:: Exercise requirements ::
If a line of the data contains the word "ТИТРЫ", it is counted; report how many such lines there are and nothing else.

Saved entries
━━━━━━━━━━━━━━━━━━━━━━━━━━━━━━

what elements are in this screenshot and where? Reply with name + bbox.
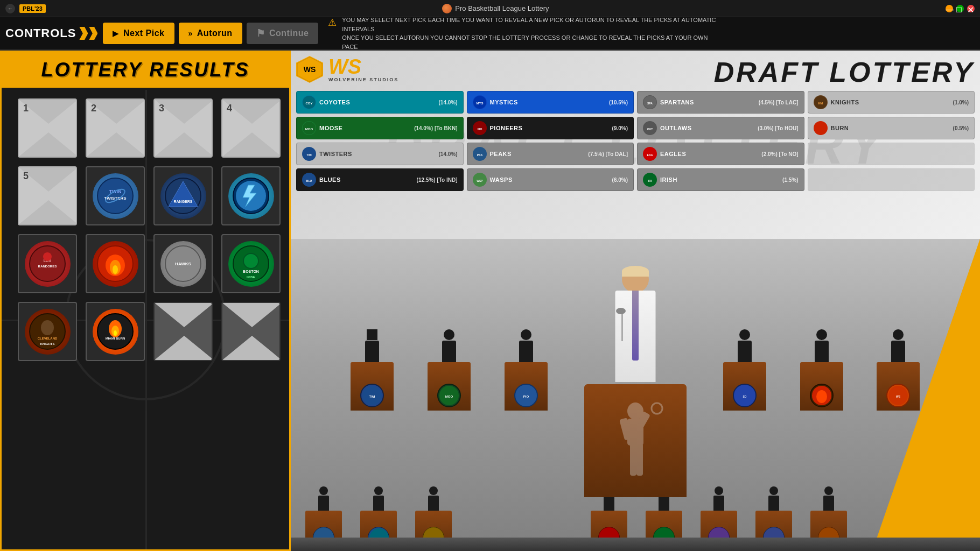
pick-slot-13: CLEVELAND KNIGHTS xyxy=(18,302,77,361)
pick-slot-11: HAWKS xyxy=(153,234,213,293)
pick-slot-15 xyxy=(153,302,213,361)
spartans-pct: (4.5%) [To LAC] xyxy=(759,100,799,105)
svg-text:TWI: TWI xyxy=(306,153,312,157)
mini-body-1 xyxy=(318,496,329,511)
miami-burn-logo: MIAMI BURN xyxy=(93,309,138,355)
continue-button[interactable]: ⚑ Continue xyxy=(247,23,319,44)
peaks-logo: PKS xyxy=(473,147,487,161)
mini-head-1 xyxy=(319,486,328,495)
svg-point-21 xyxy=(243,253,258,269)
figure-body-1 xyxy=(365,341,379,362)
controls-label: CONTROLS xyxy=(5,26,97,40)
team-chip-eagles[interactable]: EAG EAGLES (2.0%) [To NO] xyxy=(637,143,804,165)
burn-chip-logo xyxy=(814,121,828,135)
figure-body-2 xyxy=(442,341,456,362)
spartans-logo: SPA xyxy=(643,95,657,109)
pick-slot-8 xyxy=(221,166,281,225)
pick-logo-14: MIAMI BURN xyxy=(86,302,145,361)
close-button[interactable]: ✕ xyxy=(967,5,975,12)
team-chip-knights[interactable]: KNI KNIGHTS (1.0%) xyxy=(808,91,975,114)
pick-number-5: 5 xyxy=(23,171,29,182)
team-chip-pioneers[interactable]: PIO PIONEERS (9.0%) xyxy=(467,117,634,139)
pick-envelope-3: 3 xyxy=(153,98,213,158)
pick-slot-5: 5 xyxy=(18,166,77,225)
titlebar-controls: — □ ✕ xyxy=(946,5,975,12)
basketball-icon xyxy=(442,4,452,13)
svg-text:KNI: KNI xyxy=(818,102,823,105)
figure-body-5 xyxy=(815,341,829,362)
svg-text:KNIGHTS: KNIGHTS xyxy=(40,342,55,345)
team-chip-peaks[interactable]: PKS PEAKS (7.5%) [To DAL] xyxy=(467,143,634,165)
coyotes-logo: COY xyxy=(302,95,316,109)
outlaws-pct: (3.0%) [To HOU] xyxy=(758,125,798,131)
next-pick-button[interactable]: ▶ Next Pick xyxy=(103,23,174,44)
stage-area: TWI MOO xyxy=(291,239,980,551)
mini-head-3 xyxy=(429,486,438,495)
irish-chip-logo: IRI xyxy=(643,173,657,187)
figure-group-4: SD xyxy=(723,329,766,411)
svg-point-81 xyxy=(652,403,662,414)
warning-icon: ⚠ xyxy=(328,17,337,29)
team-grid: COY COYOTES (14.0%) MYS MYSTICS (10.5%) … xyxy=(296,91,975,191)
announcer-group xyxy=(584,266,687,497)
podium-3: PIO xyxy=(505,362,548,411)
svg-point-72 xyxy=(816,390,827,403)
titlebar-center: Pro Basketball League Lottery xyxy=(442,4,549,13)
team-chip-spartans[interactable]: SPA SPARTANS (4.5%) [To LAC] xyxy=(637,91,804,114)
irish-logo: BOSTON IRISH xyxy=(228,241,274,287)
podium-logo-3: PIO xyxy=(514,384,538,407)
figure-group-6: WS xyxy=(877,329,920,411)
svg-text:MYS: MYS xyxy=(476,102,483,105)
pick-number-1: 1 xyxy=(23,103,29,114)
team-chip-outlaws[interactable]: OUT OUTLAWS (3.0%) [To HOU] xyxy=(637,117,804,139)
info-bar: ⚠ YOU MAY SELECT NEXT PICK EACH TIME YOU… xyxy=(323,13,975,53)
autorun-label: Autorun xyxy=(197,29,233,38)
maximize-button[interactable]: □ xyxy=(956,5,964,12)
pick-envelope-2: 2 xyxy=(86,98,145,158)
pick-envelope-15 xyxy=(153,302,213,361)
mystics-name: MYSTICS xyxy=(490,99,518,105)
figure-group-2: MOO xyxy=(428,329,471,411)
svg-text:TWI: TWI xyxy=(369,395,375,398)
pick-slot-9: LOS BANDORES xyxy=(18,234,77,293)
lottery-panel: LOTTERY RESULTS 1 2 3 xyxy=(0,51,291,551)
pick-slot-4: 4 xyxy=(221,98,281,158)
svg-rect-79 xyxy=(630,443,636,476)
team-chip-blues[interactable]: BLU BLUES (12.5%) [To IND] xyxy=(296,168,464,191)
pick-number-4: 4 xyxy=(227,103,232,114)
svg-text:EAG: EAG xyxy=(647,153,653,157)
podium-5 xyxy=(800,362,843,411)
lottery-title: LOTTERY RESULTS xyxy=(2,52,289,88)
svg-text:HAWKS: HAWKS xyxy=(175,262,191,266)
autorun-button[interactable]: » Autorun xyxy=(179,23,242,44)
mini-head-6 xyxy=(715,486,723,495)
minimize-button[interactable]: — xyxy=(946,5,953,12)
bandores-logo: LOS BANDORES xyxy=(25,241,71,287)
moose-logo: MOO xyxy=(302,121,316,135)
mini-body-4 xyxy=(604,496,614,511)
eagles-logo: EAG xyxy=(643,147,657,161)
team-chip-wasps[interactable]: WSP WASPS (6.0%) xyxy=(467,168,634,191)
svg-text:RANGERS: RANGERS xyxy=(173,200,192,203)
team-chip-moose[interactable]: MOO MOOSE (14.0%) [To BKN] xyxy=(296,117,464,139)
figure-body-4 xyxy=(738,341,752,362)
figure-head-1 xyxy=(367,329,377,340)
svg-point-13 xyxy=(43,252,52,261)
svg-text:CLEVELAND: CLEVELAND xyxy=(38,337,58,340)
main-content: LOTTERY RESULTS 1 2 3 xyxy=(0,51,980,551)
podium-2: MOO xyxy=(428,362,471,411)
back-icon[interactable]: ← xyxy=(5,4,15,13)
svg-point-17 xyxy=(113,265,118,274)
peaks-pct: (7.5%) [To DAL] xyxy=(588,151,628,157)
team-chip-burn[interactable]: BURN (0.5%) xyxy=(808,117,975,139)
svg-text:OUT: OUT xyxy=(647,128,653,131)
controlbar: CONTROLS ▶ Next Pick » Autorun ⚑ Continu… xyxy=(0,17,980,51)
team-chip-mystics[interactable]: MYS MYSTICS (10.5%) xyxy=(467,91,634,114)
team-chip-irish[interactable]: IRI IRISH (1.5%) xyxy=(637,168,804,191)
team-chip-coyotes[interactable]: COY COYOTES (14.0%) xyxy=(296,91,464,114)
team-chip-twisters[interactable]: TWI TWISTERS (14.0%) xyxy=(296,143,464,165)
mystics-pct: (10.5%) xyxy=(609,100,628,105)
svg-rect-80 xyxy=(636,443,643,476)
ws-letters: WS xyxy=(328,56,398,77)
figure-body-6 xyxy=(891,341,905,362)
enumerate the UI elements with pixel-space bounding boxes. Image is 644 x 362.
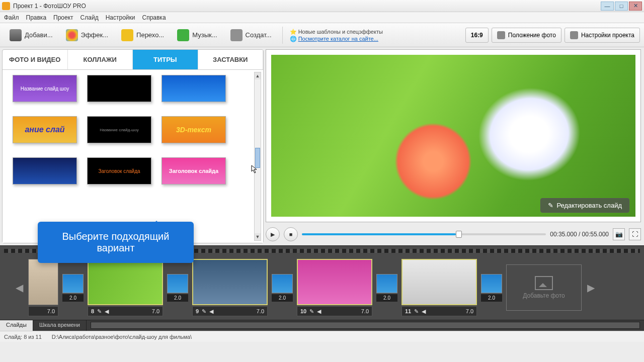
- slide-card[interactable]: 10✎◀7.0: [297, 259, 372, 316]
- status-slide-count: Слайд: 8 из 11: [4, 334, 42, 340]
- photo-position-button[interactable]: Положение фото: [492, 28, 561, 43]
- menu-help[interactable]: Справка: [142, 14, 166, 21]
- timeline-next[interactable]: ▶: [586, 264, 596, 311]
- transition-chip[interactable]: 2.0: [481, 274, 502, 302]
- edit-icon[interactable]: ✎: [309, 308, 314, 315]
- add-button[interactable]: Добави...: [4, 26, 58, 45]
- scroll-up-icon[interactable]: ▲: [255, 72, 261, 79]
- menu-settings[interactable]: Настройки: [106, 14, 135, 21]
- separator: [282, 27, 283, 44]
- play-button[interactable]: ▶: [266, 227, 280, 241]
- slide-card[interactable]: 8✎◀7.0: [88, 259, 163, 316]
- tab-photo-video[interactable]: ФОТО И ВИДЕО: [3, 50, 68, 69]
- transition-chip[interactable]: 2.0: [272, 274, 293, 302]
- notice-templates: Новые шаблоны и спецэффекты: [298, 29, 383, 35]
- project-settings-button[interactable]: Настройки проекта: [565, 28, 640, 43]
- title-template[interactable]: [87, 75, 151, 102]
- transition-icon: [376, 274, 397, 293]
- slide-thumb[interactable]: [192, 259, 268, 305]
- transition-chip[interactable]: 2.0: [62, 274, 84, 302]
- transition-chip[interactable]: 2.0: [376, 274, 397, 302]
- snapshot-button[interactable]: 📷: [613, 228, 625, 240]
- sound-icon[interactable]: ◀: [317, 308, 321, 315]
- pencil-icon: ✎: [548, 202, 553, 209]
- slide-number: 8: [91, 308, 94, 314]
- create-button[interactable]: Создат...: [225, 26, 277, 45]
- seek-knob[interactable]: [456, 231, 462, 238]
- statusbar: Слайд: 8 из 11 D:\Алиса\работа\разное\фо…: [0, 331, 644, 342]
- stop-button[interactable]: ■: [284, 227, 298, 241]
- effects-button[interactable]: Эффек...: [60, 26, 114, 45]
- seek-progress: [302, 233, 456, 235]
- tab-collages[interactable]: КОЛЛАЖИ: [68, 50, 133, 69]
- tab-splash[interactable]: ЗАСТАВКИ: [198, 50, 264, 69]
- slide-duration: 7.0: [466, 308, 473, 314]
- transition-icon: [481, 274, 502, 293]
- music-button[interactable]: Музык...: [172, 26, 222, 45]
- close-button[interactable]: ✕: [629, 2, 642, 11]
- app-icon: [2, 2, 10, 10]
- slide-thumb[interactable]: [297, 259, 372, 305]
- menu-project[interactable]: Проект: [53, 14, 73, 21]
- timeline-tab-slides[interactable]: Слайды: [0, 320, 33, 331]
- sound-icon[interactable]: ◀: [105, 308, 109, 315]
- transition-icon: [272, 274, 293, 293]
- slide-duration: 7.0: [361, 308, 369, 314]
- transitions-button[interactable]: Перехо...: [116, 26, 170, 45]
- scroll-down-icon[interactable]: ▼: [255, 233, 261, 240]
- transition-chip[interactable]: 2.0: [167, 274, 188, 302]
- title-template[interactable]: Название слайд шоу: [13, 75, 77, 102]
- slide-duration: 7.0: [152, 308, 159, 314]
- fullscreen-button[interactable]: ⛶: [629, 228, 641, 240]
- slide-card[interactable]: 11✎◀7.0: [401, 259, 477, 316]
- timeline-tab-timeline[interactable]: Шкала времени: [33, 320, 87, 331]
- title-templates-grid: Название слайд шоу ание слай Название сл…: [3, 70, 263, 243]
- music-icon: [177, 29, 189, 41]
- transition-icon: [62, 274, 84, 293]
- menu-edit[interactable]: Правка: [26, 14, 47, 21]
- slide-number: 9: [196, 308, 199, 314]
- edit-icon[interactable]: ✎: [97, 308, 102, 315]
- title-template[interactable]: Заголовок слайда: [87, 157, 151, 185]
- main-toolbar: Добави... Эффек... Перехо... Музык... Со…: [0, 23, 644, 47]
- maximize-button[interactable]: □: [615, 2, 628, 11]
- catalog-link[interactable]: Посмотрите каталог на сайте...: [298, 36, 378, 42]
- sound-icon[interactable]: ◀: [209, 308, 213, 315]
- edit-slide-button[interactable]: ✎Редактировать слайд: [540, 198, 629, 213]
- templates-panel: ФОТО И ВИДЕО КОЛЛАЖИ ТИТРЫ ЗАСТАВКИ Назв…: [2, 49, 264, 243]
- palette-icon: [66, 29, 78, 41]
- title-template[interactable]: [13, 157, 77, 185]
- slide-duration: 7.0: [257, 308, 264, 314]
- preview-image: [271, 55, 635, 217]
- edit-icon[interactable]: ✎: [202, 308, 206, 315]
- aspect-ratio-button[interactable]: 16:9: [465, 28, 489, 43]
- title-template[interactable]: 3D-текст: [162, 116, 226, 143]
- menubar: Файл Правка Проект Слайд Настройки Справ…: [0, 12, 644, 23]
- seek-track[interactable]: [302, 233, 546, 235]
- title-template[interactable]: Заголовок слайда: [162, 157, 226, 185]
- edit-icon[interactable]: ✎: [414, 308, 419, 315]
- slide-thumb[interactable]: [401, 259, 477, 305]
- slide-card[interactable]: 9✎◀7.0: [192, 259, 268, 316]
- title-template[interactable]: ание слай: [13, 116, 77, 143]
- slide-thumb[interactable]: [88, 259, 163, 305]
- notices: ⭐ Новые шаблоны и спецэффекты 🌐 Посмотри…: [290, 28, 383, 42]
- player-controls: ▶ ■ 00:35.000 / 00:55.000 📷 ⛶: [266, 225, 641, 243]
- menu-file[interactable]: Файл: [4, 14, 19, 21]
- slide-thumb-partial[interactable]: [28, 259, 58, 305]
- title-template[interactable]: [162, 75, 226, 102]
- minimize-button[interactable]: —: [601, 2, 614, 11]
- scrollbar-handle[interactable]: [255, 148, 260, 168]
- add-photo-placeholder[interactable]: Добавьте фото: [506, 264, 582, 311]
- slide-number: 10: [300, 308, 306, 314]
- timeline-prev[interactable]: ◀: [14, 264, 24, 311]
- photo-icon: [497, 31, 505, 39]
- menu-slide[interactable]: Слайд: [80, 14, 99, 21]
- timeline-hscrollbar[interactable]: [91, 322, 640, 329]
- tab-titles[interactable]: ТИТРЫ: [133, 50, 198, 69]
- sound-icon[interactable]: ◀: [422, 308, 426, 315]
- templates-scrollbar[interactable]: ▲ ▼: [254, 72, 261, 241]
- title-template[interactable]: Название слайд-шоу: [87, 116, 151, 143]
- star-icon: [121, 29, 133, 41]
- gear-icon: [570, 31, 578, 39]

━━━━━━━━━━━━━━━━━━━━━━━━━━━━━━

:: Answer to this exercise ::
2